*What to work on*. Extract, without alteration, each line from the start of the listing to the line bearing "scalability, making it suitable for tasks suc".

*Dataset*.
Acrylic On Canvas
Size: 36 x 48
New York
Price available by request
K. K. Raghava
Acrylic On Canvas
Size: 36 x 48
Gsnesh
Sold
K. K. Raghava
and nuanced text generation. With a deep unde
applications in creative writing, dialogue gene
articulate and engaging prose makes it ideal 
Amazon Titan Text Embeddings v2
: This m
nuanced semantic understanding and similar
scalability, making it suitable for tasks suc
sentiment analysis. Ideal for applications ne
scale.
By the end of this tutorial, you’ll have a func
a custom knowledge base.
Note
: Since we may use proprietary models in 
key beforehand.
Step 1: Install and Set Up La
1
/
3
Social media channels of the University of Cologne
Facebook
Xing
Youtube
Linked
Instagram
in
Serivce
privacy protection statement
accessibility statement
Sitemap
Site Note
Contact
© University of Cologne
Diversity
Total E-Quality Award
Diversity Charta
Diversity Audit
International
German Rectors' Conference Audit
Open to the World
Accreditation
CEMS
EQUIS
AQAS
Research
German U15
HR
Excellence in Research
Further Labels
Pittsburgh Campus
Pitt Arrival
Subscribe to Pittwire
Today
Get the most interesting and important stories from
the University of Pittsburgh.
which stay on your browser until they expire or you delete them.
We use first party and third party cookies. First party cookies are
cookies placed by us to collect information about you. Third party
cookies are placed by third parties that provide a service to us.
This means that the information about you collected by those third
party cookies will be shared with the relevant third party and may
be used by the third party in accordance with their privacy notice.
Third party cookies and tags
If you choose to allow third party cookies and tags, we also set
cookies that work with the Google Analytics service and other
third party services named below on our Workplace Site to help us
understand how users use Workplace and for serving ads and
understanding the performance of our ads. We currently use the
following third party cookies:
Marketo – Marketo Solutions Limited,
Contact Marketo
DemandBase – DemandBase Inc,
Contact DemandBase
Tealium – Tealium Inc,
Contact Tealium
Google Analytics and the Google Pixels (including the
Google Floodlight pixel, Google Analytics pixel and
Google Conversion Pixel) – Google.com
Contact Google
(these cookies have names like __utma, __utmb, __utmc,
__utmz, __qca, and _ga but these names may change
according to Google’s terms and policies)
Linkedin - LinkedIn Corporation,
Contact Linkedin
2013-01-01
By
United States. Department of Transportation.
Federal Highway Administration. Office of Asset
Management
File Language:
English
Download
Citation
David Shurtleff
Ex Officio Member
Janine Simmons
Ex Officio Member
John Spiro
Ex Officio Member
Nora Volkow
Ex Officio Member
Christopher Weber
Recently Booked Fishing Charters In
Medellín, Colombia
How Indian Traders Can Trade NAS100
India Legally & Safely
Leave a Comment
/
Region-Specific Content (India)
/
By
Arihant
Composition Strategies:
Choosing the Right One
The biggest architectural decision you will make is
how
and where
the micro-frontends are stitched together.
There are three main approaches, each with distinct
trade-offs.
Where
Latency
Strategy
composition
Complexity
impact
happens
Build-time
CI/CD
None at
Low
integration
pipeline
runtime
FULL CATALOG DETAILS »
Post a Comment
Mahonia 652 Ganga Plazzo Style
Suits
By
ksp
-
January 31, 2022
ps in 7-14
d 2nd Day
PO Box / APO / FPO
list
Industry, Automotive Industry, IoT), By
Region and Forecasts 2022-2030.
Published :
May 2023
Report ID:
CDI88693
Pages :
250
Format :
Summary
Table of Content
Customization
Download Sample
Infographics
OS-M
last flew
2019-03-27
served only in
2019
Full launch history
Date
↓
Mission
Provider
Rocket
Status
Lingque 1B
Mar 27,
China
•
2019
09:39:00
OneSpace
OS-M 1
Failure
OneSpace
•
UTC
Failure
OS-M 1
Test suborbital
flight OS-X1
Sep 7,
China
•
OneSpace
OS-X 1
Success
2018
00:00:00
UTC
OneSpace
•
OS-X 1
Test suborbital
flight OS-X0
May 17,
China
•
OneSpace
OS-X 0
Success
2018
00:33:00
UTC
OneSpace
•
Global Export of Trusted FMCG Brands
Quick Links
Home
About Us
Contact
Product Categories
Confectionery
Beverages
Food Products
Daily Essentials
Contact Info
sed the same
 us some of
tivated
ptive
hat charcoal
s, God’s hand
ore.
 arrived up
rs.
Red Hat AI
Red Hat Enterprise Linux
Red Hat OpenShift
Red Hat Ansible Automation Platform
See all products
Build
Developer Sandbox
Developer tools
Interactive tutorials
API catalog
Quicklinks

*Written solution*.
Acrylic On Canvas
Size: 36 x 48
New York
Price available by request
K. K. Raghava
Acrylic On Canvas
Size: 36 x 48
Gsnesh
Sold
K. K. Raghava
and nuanced text generation. With a deep unde
applications in creative writing, dialogue gene
articulate and engaging prose makes it ideal 
Amazon Titan Text Embeddings v2
: This m
nuanced semantic understanding and similar
scalability, making it suitable for tasks suc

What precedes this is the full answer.